■ Task item ■
Set down a word-for-word copy of the data below, limited to the lines from the first through the line with "The height and width of the screenshot is (2551, 1024).".

■ Data ■
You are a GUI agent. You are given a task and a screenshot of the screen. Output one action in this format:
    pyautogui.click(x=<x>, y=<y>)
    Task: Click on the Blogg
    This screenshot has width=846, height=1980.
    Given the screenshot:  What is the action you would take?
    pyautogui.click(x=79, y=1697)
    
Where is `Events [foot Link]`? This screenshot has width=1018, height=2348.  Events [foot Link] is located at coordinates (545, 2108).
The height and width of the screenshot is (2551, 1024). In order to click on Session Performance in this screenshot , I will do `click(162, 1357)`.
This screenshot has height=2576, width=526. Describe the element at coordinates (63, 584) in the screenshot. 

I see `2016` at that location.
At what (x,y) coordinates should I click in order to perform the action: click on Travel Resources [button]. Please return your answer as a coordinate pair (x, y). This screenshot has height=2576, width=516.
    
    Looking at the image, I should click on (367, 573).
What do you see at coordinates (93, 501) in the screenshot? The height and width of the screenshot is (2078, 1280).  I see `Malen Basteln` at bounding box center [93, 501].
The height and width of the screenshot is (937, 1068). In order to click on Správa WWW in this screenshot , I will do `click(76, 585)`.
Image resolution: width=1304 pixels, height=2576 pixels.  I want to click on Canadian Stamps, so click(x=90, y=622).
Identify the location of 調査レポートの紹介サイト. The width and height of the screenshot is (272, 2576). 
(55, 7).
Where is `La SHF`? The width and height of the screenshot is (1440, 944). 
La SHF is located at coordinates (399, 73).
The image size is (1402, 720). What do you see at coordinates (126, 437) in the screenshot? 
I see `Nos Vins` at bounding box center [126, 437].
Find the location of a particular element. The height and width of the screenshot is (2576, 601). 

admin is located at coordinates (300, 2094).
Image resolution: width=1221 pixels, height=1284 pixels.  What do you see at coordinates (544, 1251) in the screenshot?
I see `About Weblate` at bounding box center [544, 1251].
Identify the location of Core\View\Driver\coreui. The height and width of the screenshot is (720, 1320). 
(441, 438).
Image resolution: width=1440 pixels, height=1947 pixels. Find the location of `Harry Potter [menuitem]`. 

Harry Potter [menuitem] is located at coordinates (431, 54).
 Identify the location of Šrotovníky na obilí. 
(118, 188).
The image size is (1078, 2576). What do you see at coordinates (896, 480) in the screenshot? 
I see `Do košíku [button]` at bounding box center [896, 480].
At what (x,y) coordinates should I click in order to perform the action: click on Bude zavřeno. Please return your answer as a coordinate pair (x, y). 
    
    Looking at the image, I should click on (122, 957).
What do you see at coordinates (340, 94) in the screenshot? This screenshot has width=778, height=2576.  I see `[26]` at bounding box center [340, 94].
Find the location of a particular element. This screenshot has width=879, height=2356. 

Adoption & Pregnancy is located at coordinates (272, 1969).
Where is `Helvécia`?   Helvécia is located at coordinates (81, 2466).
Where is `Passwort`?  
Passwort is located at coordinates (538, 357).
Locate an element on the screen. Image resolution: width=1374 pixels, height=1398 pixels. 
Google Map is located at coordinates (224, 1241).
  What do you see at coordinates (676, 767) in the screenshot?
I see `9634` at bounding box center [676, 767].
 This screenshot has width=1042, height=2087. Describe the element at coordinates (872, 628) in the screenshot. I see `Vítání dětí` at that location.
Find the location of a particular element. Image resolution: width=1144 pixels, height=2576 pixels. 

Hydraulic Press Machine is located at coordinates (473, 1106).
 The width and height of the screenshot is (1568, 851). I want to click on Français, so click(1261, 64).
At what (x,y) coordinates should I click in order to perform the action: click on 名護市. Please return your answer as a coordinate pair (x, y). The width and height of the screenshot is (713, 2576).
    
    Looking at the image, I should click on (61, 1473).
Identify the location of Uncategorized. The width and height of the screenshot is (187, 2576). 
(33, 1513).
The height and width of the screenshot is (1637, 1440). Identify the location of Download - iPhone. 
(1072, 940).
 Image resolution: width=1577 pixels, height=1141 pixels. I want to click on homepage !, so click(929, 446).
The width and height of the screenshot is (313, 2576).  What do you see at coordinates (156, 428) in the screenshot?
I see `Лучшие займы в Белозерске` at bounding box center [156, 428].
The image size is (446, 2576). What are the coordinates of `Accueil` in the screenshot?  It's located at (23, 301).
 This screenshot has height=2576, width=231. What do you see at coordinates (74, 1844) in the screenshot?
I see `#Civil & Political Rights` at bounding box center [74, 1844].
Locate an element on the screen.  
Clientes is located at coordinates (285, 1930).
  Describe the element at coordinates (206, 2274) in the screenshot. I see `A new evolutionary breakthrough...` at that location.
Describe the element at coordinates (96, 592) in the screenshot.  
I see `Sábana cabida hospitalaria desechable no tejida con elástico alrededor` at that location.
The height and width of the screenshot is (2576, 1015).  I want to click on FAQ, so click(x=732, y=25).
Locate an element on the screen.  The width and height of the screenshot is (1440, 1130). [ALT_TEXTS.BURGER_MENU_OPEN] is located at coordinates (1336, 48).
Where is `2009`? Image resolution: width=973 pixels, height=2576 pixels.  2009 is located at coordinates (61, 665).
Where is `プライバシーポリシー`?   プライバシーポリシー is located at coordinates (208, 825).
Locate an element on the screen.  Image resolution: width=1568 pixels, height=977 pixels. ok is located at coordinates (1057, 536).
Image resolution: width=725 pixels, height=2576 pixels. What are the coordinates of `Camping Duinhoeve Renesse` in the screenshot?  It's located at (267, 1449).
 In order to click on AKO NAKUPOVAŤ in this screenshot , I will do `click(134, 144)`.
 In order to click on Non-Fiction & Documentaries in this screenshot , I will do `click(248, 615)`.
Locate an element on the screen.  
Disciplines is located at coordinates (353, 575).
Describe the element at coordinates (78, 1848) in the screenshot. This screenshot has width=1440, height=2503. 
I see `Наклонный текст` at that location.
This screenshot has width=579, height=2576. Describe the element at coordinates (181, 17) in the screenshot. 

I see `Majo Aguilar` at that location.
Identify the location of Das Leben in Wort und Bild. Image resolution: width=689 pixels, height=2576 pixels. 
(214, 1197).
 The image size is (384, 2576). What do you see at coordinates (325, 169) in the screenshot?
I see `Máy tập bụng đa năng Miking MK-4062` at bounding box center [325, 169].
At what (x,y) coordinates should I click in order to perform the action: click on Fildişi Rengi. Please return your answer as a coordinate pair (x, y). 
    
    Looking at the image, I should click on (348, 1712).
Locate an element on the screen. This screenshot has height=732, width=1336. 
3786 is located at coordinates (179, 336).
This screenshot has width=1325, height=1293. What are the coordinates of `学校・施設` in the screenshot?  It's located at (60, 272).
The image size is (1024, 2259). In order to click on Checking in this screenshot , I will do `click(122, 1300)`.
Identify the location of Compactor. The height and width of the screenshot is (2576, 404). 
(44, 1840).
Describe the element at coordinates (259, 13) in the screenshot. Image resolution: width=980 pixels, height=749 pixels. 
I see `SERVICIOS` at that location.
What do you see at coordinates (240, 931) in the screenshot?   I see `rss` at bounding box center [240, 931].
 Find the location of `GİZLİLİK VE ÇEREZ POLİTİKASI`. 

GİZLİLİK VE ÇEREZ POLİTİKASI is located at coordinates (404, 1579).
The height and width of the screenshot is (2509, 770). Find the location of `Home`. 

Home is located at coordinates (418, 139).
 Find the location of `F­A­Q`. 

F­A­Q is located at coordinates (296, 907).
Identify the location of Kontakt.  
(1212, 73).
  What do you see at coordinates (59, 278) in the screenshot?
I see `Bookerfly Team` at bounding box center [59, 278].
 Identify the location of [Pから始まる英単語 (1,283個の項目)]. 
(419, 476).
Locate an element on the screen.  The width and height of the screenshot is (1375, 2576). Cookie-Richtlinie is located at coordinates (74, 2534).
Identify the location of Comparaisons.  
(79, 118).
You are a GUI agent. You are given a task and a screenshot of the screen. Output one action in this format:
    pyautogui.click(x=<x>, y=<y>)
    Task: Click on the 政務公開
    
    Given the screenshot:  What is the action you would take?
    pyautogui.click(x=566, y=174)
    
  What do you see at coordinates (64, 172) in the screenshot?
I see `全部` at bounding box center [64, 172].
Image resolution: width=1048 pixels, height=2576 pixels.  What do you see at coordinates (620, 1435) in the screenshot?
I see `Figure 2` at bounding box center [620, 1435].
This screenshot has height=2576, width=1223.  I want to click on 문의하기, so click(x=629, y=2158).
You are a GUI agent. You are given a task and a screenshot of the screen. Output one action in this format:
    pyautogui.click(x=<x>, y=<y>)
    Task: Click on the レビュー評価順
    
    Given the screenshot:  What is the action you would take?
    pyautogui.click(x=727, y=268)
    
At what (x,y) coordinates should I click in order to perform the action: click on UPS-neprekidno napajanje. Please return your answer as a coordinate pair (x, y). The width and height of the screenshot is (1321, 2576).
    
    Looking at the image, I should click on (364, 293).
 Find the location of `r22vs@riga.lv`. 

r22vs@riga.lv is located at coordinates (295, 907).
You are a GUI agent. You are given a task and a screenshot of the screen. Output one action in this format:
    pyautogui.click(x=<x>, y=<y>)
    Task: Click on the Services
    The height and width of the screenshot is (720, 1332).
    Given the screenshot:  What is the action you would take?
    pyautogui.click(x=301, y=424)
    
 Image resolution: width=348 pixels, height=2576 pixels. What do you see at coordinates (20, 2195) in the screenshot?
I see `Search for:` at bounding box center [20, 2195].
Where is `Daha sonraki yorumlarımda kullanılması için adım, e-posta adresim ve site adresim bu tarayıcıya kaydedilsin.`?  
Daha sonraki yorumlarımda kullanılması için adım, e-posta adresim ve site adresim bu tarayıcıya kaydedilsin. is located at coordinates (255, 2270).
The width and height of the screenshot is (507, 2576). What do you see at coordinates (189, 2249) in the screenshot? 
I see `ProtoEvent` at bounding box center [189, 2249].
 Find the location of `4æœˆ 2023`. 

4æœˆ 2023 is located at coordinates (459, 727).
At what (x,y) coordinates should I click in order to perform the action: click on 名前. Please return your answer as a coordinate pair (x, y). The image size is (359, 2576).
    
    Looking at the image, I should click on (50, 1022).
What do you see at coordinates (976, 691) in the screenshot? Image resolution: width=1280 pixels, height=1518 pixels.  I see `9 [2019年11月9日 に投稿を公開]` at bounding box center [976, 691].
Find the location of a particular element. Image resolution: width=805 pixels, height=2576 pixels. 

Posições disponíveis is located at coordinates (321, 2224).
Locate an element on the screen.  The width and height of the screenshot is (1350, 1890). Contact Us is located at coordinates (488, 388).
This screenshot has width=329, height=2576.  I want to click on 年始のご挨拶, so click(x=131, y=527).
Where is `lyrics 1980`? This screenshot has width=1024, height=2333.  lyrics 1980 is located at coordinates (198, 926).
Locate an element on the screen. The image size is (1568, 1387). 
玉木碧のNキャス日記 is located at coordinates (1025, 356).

■ Task result ■
You are a GUI agent. You are given a task and a screenshot of the screen. Output one action in this format:
    pyautogui.click(x=<x>, y=<y>)
    Task: Click on the Blogg
    This screenshot has width=846, height=1980.
    Given the screenshot:  What is the action you would take?
    pyautogui.click(x=79, y=1697)
    
Where is `Events [foot Link]`? This screenshot has width=1018, height=2348.  Events [foot Link] is located at coordinates (545, 2108).
The height and width of the screenshot is (2551, 1024). In order to click on Session Performance in this screenshot , I will do `click(162, 1357)`.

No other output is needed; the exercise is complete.